→ **Records for processing**
══════

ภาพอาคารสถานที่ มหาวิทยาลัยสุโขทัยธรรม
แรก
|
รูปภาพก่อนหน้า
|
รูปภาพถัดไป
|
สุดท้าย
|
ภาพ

══════

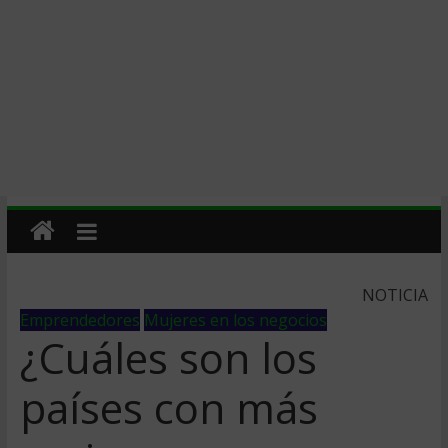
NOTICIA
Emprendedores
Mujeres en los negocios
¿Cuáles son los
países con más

══════

→ **Task description**
Here the output must be the lines above from the line with "Emprendedores" to the line with "países con más", both included, duplicated word for word and nothing else.

→ **Response**
Emprendedores
Mujeres en los negocios
¿Cuáles son los
países con más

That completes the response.